Even before his trial began, Ballentine was dropped by Reach Media, which syndicates the Tom Joyner Morning Show. The decision to fire Ballentine was interesting, since his guilt had not yet been proven. Ballentine’s attorneys are alleging that Warren was merely a scapegoat in a larger scheme that he didn’t know much about. They say that he didn’t make very much money, and that under Illinois law, attorneys are not the ones who produce the documentation on real estate loans.

Here are a few arguments that Ballentine’s attorneys sent over to us:

  1. The indictments were from closings that happened in 2004 and 05.
  2. Warren opened his law office in dec of 2004.
  3. Prior to that, Warren had never done anything in real estate.
  4. In Illinois, the buyers attorney does none of the paper work.
  5. All the closings that the witnesses testified to happened within the first three months of warren opening his office.
  6. Warren had been a lawyer for 18 months prior to these closings and arrived at least 35 min late to all the closings in which paperwork had already been signed.
  7. Everyone who testified against Warren received 40 percent off their jail time.
  8. Not one person testified that Warren knew what they were doing or that it was fraudulent.
  9. Warren made the minimal fee of $350, while all the other people involved earned an average of 25k.
  10. Warren is looking at jail time for malpractice at best, but he’s not a criminal.
  11. Warren’s attorneys are asking that the public reach out to the White House and Valerie Jarrett to pardon an innocent man.

Ballentine’s attorneys are asking that he receive a pardon from President Obama.

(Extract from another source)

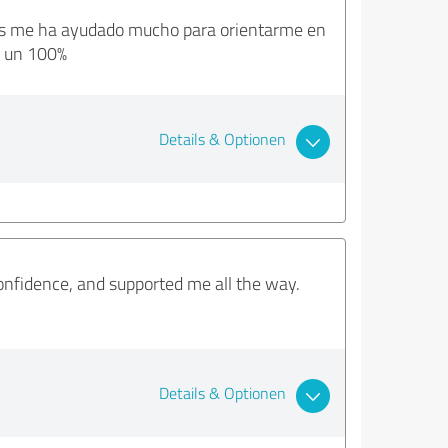
más me ha ayudado mucho para orientarme en
n un 100%
Details & Optionen
onfidence, and supported me all the way.
Details & Optionen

During the real estate boom of the early part of the last decade, thousands of Americans fabricated information on loan applications. Many of those at the top, including Wall Street bankers and bank executives, were never prosecuted, but a few consumers did end up facing charges.

According to CBS News, mortgage fraud was widespread during the Real Estate bubble.

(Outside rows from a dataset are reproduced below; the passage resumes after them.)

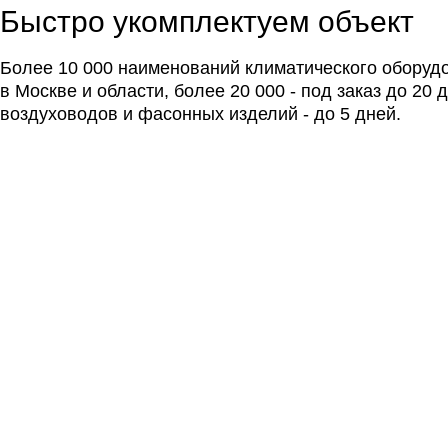
Быстро укомплектуем объект
Более 10 000 наименований климатического оборуд
в Москве и области, более 20 000 - под заказ до 20 
воздуховодов и фасонных изделий - до 5 дней.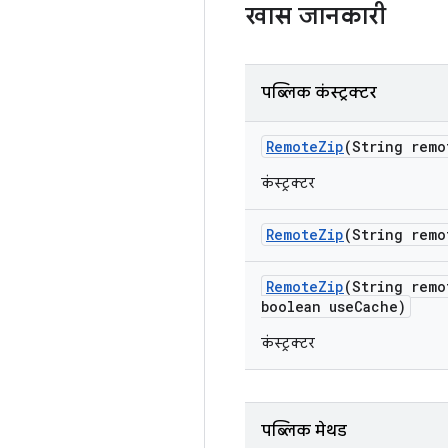
खास जानकारी
पब्लिक कंस्ट्रक्टर
Remote
Zip
(String remo
कंस्ट्रक्टर
Remote
Zip
(String remo
Remote
Zip
(String remo
boolean use
Cache)
कंस्ट्रक्टर
पब्लिक मेथड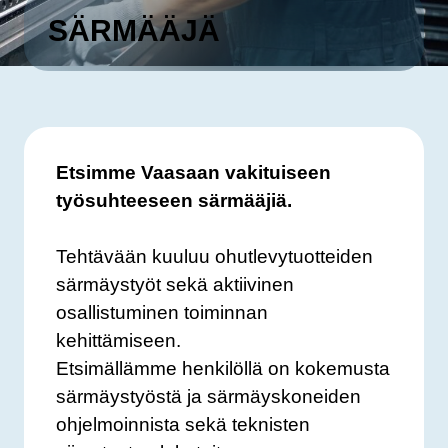
SÄRMÄÄJÄ
Etsimme Vaasaan vakituiseen
työsuhteeseen särmääjiä.
Tehtävään kuuluu ohutlevytuotteiden
särmäystyöt sekä aktiivinen
osallistuminen toiminnan
kehittämiseen.
Etsimällämme henkilöllä on kokemusta
särmäystyöstä ja särmäyskoneiden
ohjelmoinnista sekä teknisten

The housing crisis started with a slew of bad loans. You know the story line: Lenders issued loans to borrowers for homes they couldn’t afford, who then defaulted on those loans. It all ended in tears and foreclosures.
Perhaps less well known is that fraud was a endemic during the housing bubble. A recent study found the lenders weren’t just making bad deals — they were falsifying documents in order to make loans look better on paper. Banks then sold these bogus mortgages to investors all over the world. The paper adds to the growing body of research that shows conclusively that banks knew they were writing bad loans, often in violation of their own lending standards.
Some examples of this fraud. A mortgage was made to look on paper like it was being taken out for a primary residence when it was really for an investment property. On paper, a buyer with two mortgages looked like he or she only had one. Credit scores were manipulated and appraisals were inflated.

Also, the United States Inspector General was heavily critical of the Department of Justice for not prosecuting many of the major mortgage fraud cases, especially those that involved high-ranking officials, many of whom were responsible for millions of dollars in losses and personally received millions in profit from fraudulent behavior. When put in its proper context, it’s difficult to argue that Ballentine’s indiscretions were on a scale that was anywhere near it needed to be in order to become a prosecutorial priority.

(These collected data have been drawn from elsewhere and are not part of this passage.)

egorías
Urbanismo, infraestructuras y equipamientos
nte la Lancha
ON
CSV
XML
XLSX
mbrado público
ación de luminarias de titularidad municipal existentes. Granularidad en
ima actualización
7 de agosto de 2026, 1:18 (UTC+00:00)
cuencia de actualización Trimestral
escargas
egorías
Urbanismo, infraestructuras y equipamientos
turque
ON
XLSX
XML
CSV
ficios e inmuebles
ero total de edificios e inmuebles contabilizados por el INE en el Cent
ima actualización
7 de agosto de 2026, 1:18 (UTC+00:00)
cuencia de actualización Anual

For the record, you should make sure that your bank loan information is as accurate as possible. Faulty information can lead to very serious charges. In terms of Ballentine, many believe that his conviction was harsh in light of the amount of money received and the fact that it’s not clear that Ballentine knew what was going on. Even if he knew what was going on, it doesn’t appear that he profited very much from the information.